As shown in FIG. 2, hydraulic pump 14 has drive shaft 32. Hydraulic pump motor 16 has rotor 34 and electrical power input 36. Rotor 34 is mechanically connected to drive shaft 32 of hydraulic pump 14. Directional valve 18 includes directional valve controller 38, which in response to an electrical signal will move directional valve 18 to selectively direct the flow of hydraulic fluid in first hydraulic line 20 to one of a plurality of outlet ports 42.

First hydraulic line 20 is in fluid connection between hydraulic pump 14 and directional valve 18. Second hydraulic line 22 is in fluid connection between relief valve actuator 12 and directional valve 18.

Energy storage means 24 is in fluid connection with first hydraulic line 20, and mechanically converts hydraulic pressure within first hydraulic line 20 into potential energy which is stored in energy storage means 24. If hydraulic pump motor 16 loses power or hydraulic pump 14 fails for any reason, the potential energy stored in energy storage means 24 will be sufficient to generate enough hydraulic pressure within first and second hydraulic lines 20, 22 to operate relief valve actuator 12. A preferred energy storage means 24 is a Parker Hydraulics model A486231D1K piston-type accumulator.

Automatic control means 28 is in operational connection between vacuum and pressure sensor means 26, 27 and directional valve controller 38. Automatic control means 28 and directional valve controller 38 control the direction of hydraulic fluid flow in response the signals generated by vacuum sensor means 26 and pressure sensor means 27. A preferred automatic control means is a INFP Model 02-00-C2-4803.01, available from Newport Electronics, Inc. of Santa Ana, Calif., but any conventional means of reading input signals and generating a signal based on the input signals could be used.

Detecting means 30 is in electrical connection with the electrical power input 36 of the hydraulic pump motor 16 and directional valve controller 38. Detecting means 30 sends a predetermined electrical signal to directional valve controller 38 when the loss of electrical power to the electrical power input 36 of the electrical motor 16 is detected.
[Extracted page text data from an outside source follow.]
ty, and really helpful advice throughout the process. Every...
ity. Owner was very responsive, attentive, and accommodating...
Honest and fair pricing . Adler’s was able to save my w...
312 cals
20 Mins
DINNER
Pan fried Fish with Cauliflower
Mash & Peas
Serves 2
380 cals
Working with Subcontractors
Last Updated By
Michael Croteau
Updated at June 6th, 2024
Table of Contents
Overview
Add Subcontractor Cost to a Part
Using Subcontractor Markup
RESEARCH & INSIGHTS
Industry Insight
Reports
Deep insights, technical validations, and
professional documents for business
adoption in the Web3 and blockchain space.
Upon receipt of the predetermined electrical signal directional valve controller 38 causes directional valve 18 to direct hydraulic fluid so as to open relief valve 44.

In operation, electrical power is applied to the electrical power input 36 of the hydraulic pump motor 16 causing the rotor 34 to rotate. As rotor 34 rotates, it turns drive shaft 32 of hydraulic pump 14. As drive shaft 32 of the hydraulic pump turns, hydraulic fluid is drawn from a hydraulic fluid reservoir (not shown) and forced under pressure from hydraulic pump 14 into first hydraulic line 20. Pressurized hydraulic fluid then flows from first hydraulic line 20 into energy storage means 24 and directional valve 18.
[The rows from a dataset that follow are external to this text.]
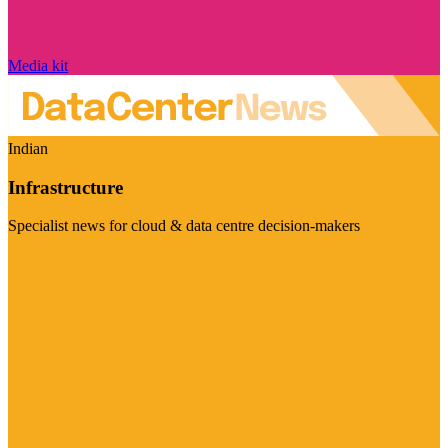
Media kit
Indian
Infrastructure
Specialist news for cloud & data centre decision-makers
Visit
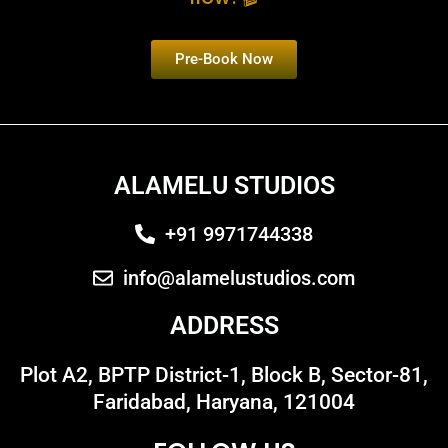
Pre-Book Now
ALAMELU STUDIOS
+91 9971744338
info@alamelustudios.com
ADDRESS
Plot A2, BPTP District-1, Block B, Sector-81,
Faridabad, Haryana, 121004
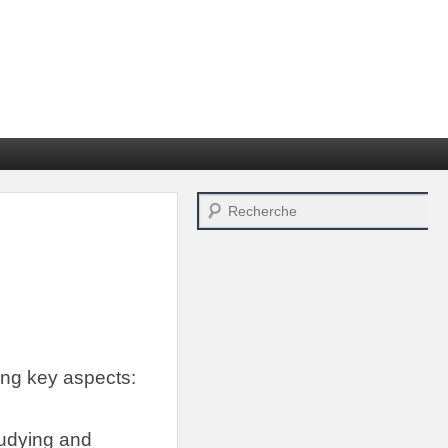
Search
ing key aspects
:
tudying and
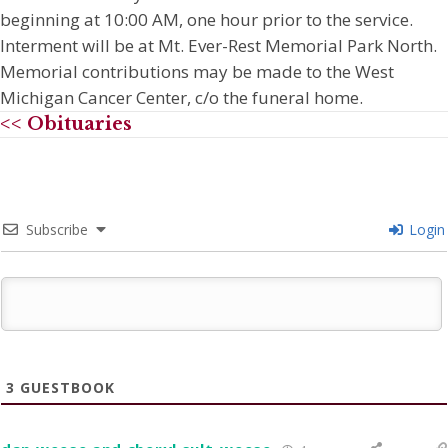
beginning at 10:00 AM, one hour prior to the service.
Interment will be at Mt. Ever-Rest Memorial Park North.
Memorial contributions may be made to the West
Michigan Cancer Center, c/o the funeral home.
<< Obituaries
Subscribe
Login
3
GUESTBOOK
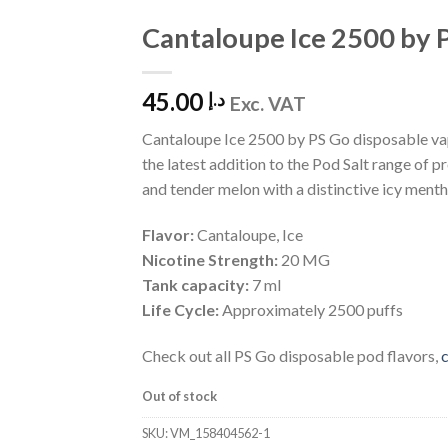
Cantaloupe Ice 2500 by 
Add to
Wishlist
45.00
د.إ
Exc. VAT
Cantaloupe Ice 2500 by PS Go disposable vap
the latest addition to the Pod Salt range of p
and tender melon with a distinctive icy mentho
Flavor:
Cantaloupe, Ice
Nicotine Strength:
20 MG
Tank capacity:
7 ml
Life Cycle:
Approximately 2500 puffs
Check out all PS Go disposable pod flavors,
c
Out of stock
SKU:
VM_158404562-1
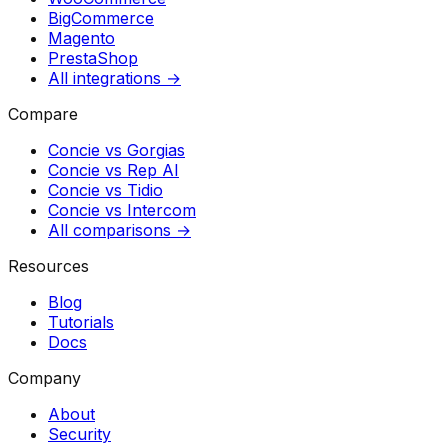
BigCommerce
Magento
PrestaShop
All integrations →
Compare
Concie vs
Gorgias
Concie vs
Rep AI
Concie vs
Tidio
Concie vs
Intercom
All comparisons →
Resources
Blog
Tutorials
Docs
Company
About
Security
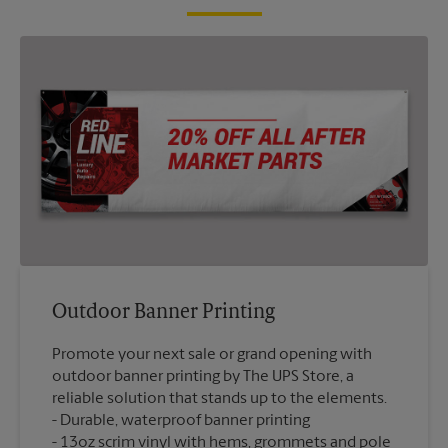
Outdoor Banner Printing
Promote your next sale or grand opening with
outdoor banner printing by The UPS Store, a
reliable solution that stands up to the elements.
Durable, waterproof banner printing
13oz scrim vinyl with hems, grommets and pole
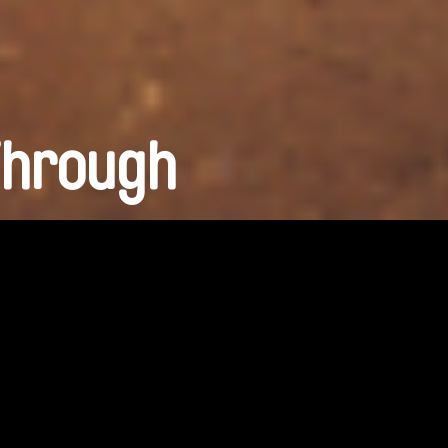
Through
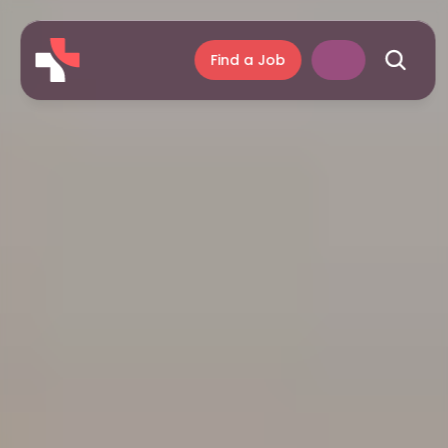
Find a Job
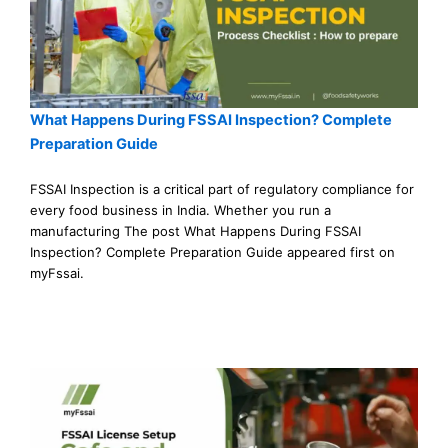
What Happens During FSSAI Inspection? Complete
Preparation Guide
FSSAI Inspection is a critical part of regulatory compliance for
every food business in India. Whether you run a
manufacturing The post What Happens During FSSAI
Inspection? Complete Preparation Guide appeared first on
myFssai.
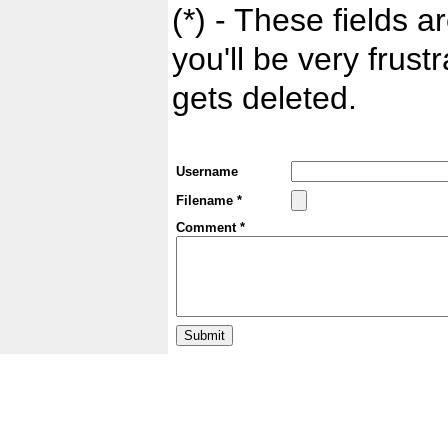
(*) - These fields ar
you'll be very frust
gets deleted.
Username
Filename *
Comment *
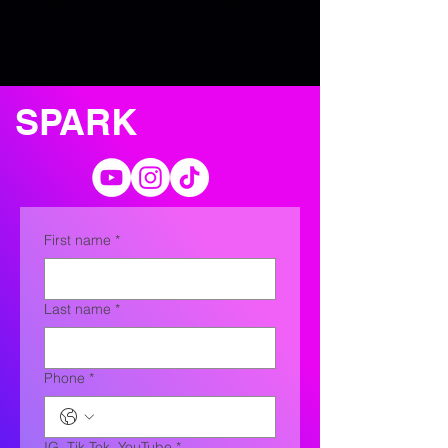
SPARK
First name
*
Last name
*
Phone
*
IG, Tik Tok, YouTube
*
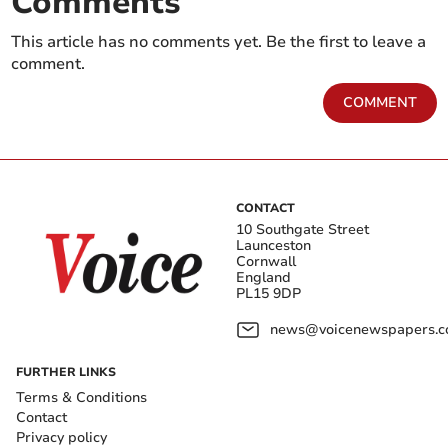
Comments
This article has no comments yet. Be the first to leave a
comment.
COMMENT
CONTACT
10 Southgate Street
Launceston
Cornwall
England
PL15 9DP
news@voicenewspapers.co
FURTHER LINKS
Terms & Conditions
Contact
Privacy policy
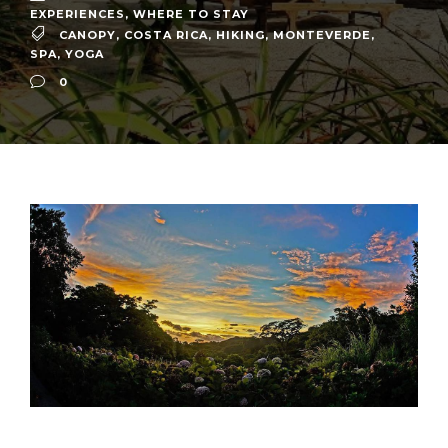
EXPERIENCES
,
WHERE TO STAY
CANOPY
,
COSTA RICA
,
HIKING
,
MONTEVERDE
,
SPA
,
YOGA
0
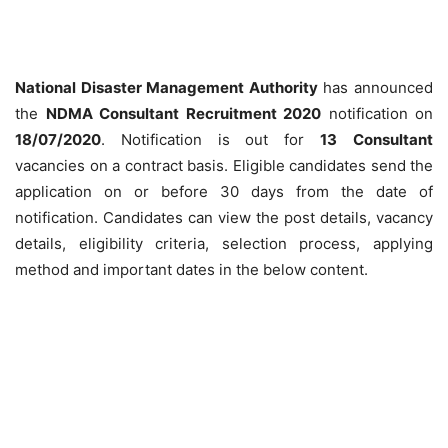
National Disaster Management Authority
has announced
the
NDMA Consultant Recruitment 2020
notification on
18/07/2020
. Notification is out for
13
Consultant
vacancies on a contract basis. Eligible candidates send the
application on or before 30 days from the date of
notification. Candidates can view the post details, vacancy
details, eligibility criteria, selection process, applying
method and important dates in the below content.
As pressurized hydraulic fluid enters energy storage means 24, energy storage means 24 stores the energy in the pressurized hydraulic fluid for use in the event of power failure to the electrical motor. As hydraulic fluid enters directional valve 18, the hydraulic fluid is directed to relief valve actuator 12 so that relief valve actuator 12 either opens or closes relief valve 44, with the selection of whether to open or close the relief valve 44 being made by automatic control means 28.
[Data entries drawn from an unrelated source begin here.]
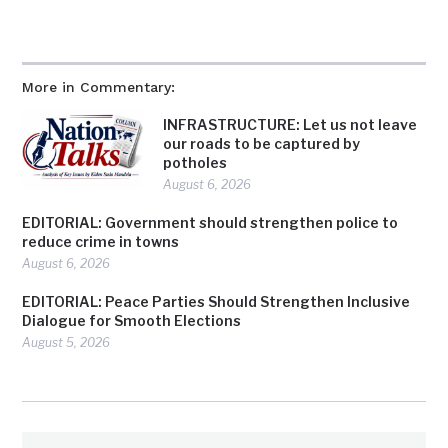
More in Commentary:
INFRASTRUCTURE: Let us not leave
our roads to be captured by
potholes
August 6, 2026
EDITORIAL: Government should strengthen police to
reduce crime in towns
August 6, 2026
EDITORIAL: Peace Parties Should Strengthen Inclusive
Dialogue for Smooth Elections
August 5, 2026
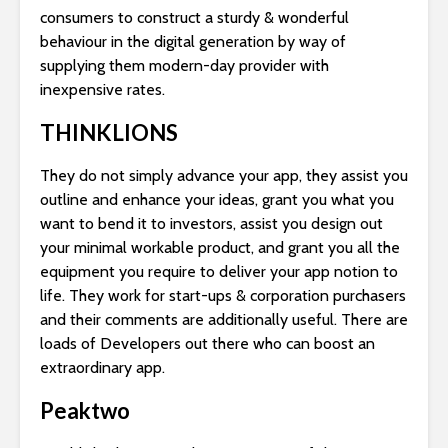
consumers to construct a sturdy & wonderful
behaviour in the digital generation by way of
supplying them modern-day provider with
inexpensive rates.
THINKLIONS
They do not simply advance your app, they assist you
outline and enhance your ideas, grant you what you
want to bend it to investors, assist you design out
your minimal workable product, and grant you all the
equipment you require to deliver your app notion to
life. They work for start-ups & corporation purchasers
and their comments are additionally useful. There are
loads of Developers out there who can boost an
extraordinary app.
Peaktwo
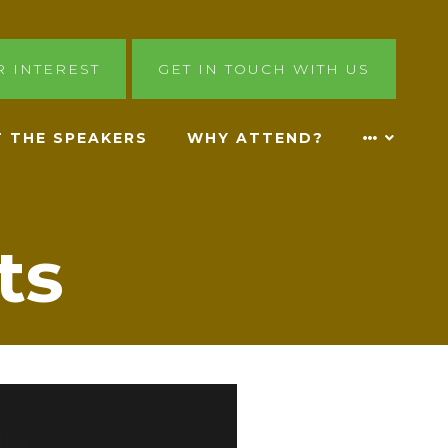
R INTEREST
GET IN TOUCH WITH US
 THE SPEAKERS
WHY ATTEND?
ts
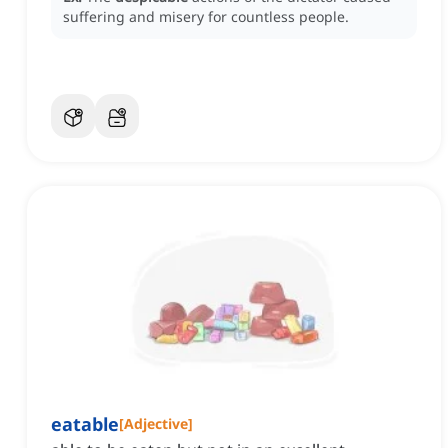
suffering and misery for countless people.
eatable
[
Adjective
]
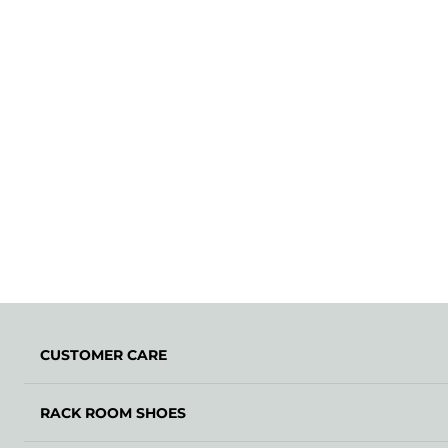
CUSTOMER CARE
RACK ROOM SHOES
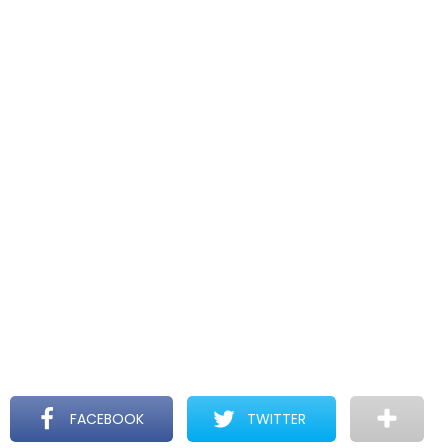
FACEBOOK
TWITTER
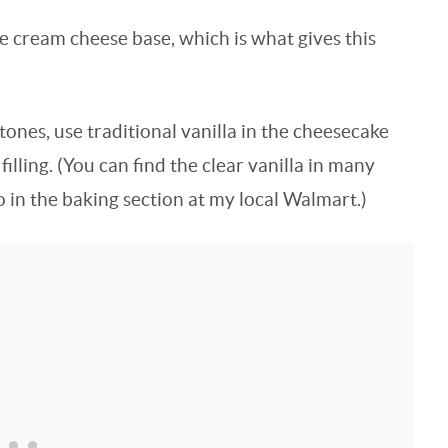
he cream cheese base, which is what gives this
 tones, use traditional vanilla in the cheesecake
filling. (You can find the clear vanilla in many
so in the baking section at my local Walmart.)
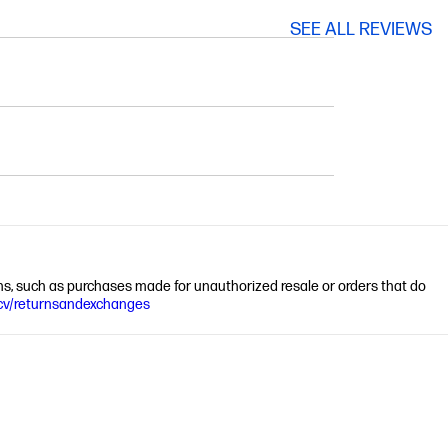
SEE ALL REVIEWS
ions, such as purchases made for unauthorized resale or orders that do
cv/returnsandexchanges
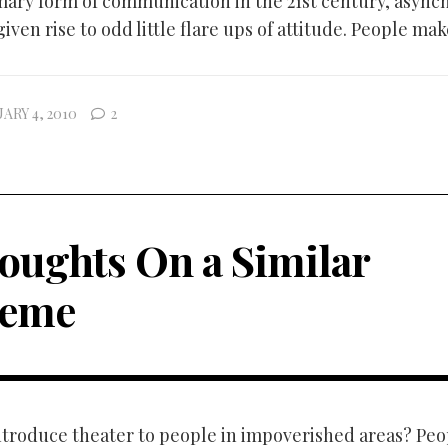
ary form of communication in the 21st century, async
iven rise to odd little flare ups of attitude. People make
ARY 4, 2010
2
oughts On a Similar
eme
troduce theater to people in impoverished areas? Peo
Automatic control means 28 monitors the signals generated by vacuum sensor means 26 and pressure sensor means 27. When the signal from vacuum sensor means 26 indicates that the vacuum level in suction line 80 is above a predetermined setpoint, automatic control means 28 sends a signal, through detecting means 30, to directional valve controller 38, which causes directional valve 18 to direct the hydraulic fluid so as to open relief valve 44. Once the signal from vacuum sensor means 26 indicates that the vacuum level in suction line 80 has fallen below the predetermined setpoint, automatic control means 30 sends a signal to directional valve controller 38 which causes directional valve 18 to direct the flow of hydraulic fluid so as to close relief valve 44. When the signal from pressure sensor means 27 indicates that the pressure level in discharge line 84 is above a predetermined setpoint, automatic control means 28 sends a signal, through detecting means 30, to directional valve controller 38 which causes directional valve 18 to direct the flow of hydraulic fluid so as to open relief valve 44. Once the signal from pressure sensor means 27 indicates that the pressure level in discharge line 84 has fallen below the predetermined setpoint, automatic control means 30 sends a signal to directional valve controller 38 which directs the hydraulic fluid in a manner to close relief valve 44.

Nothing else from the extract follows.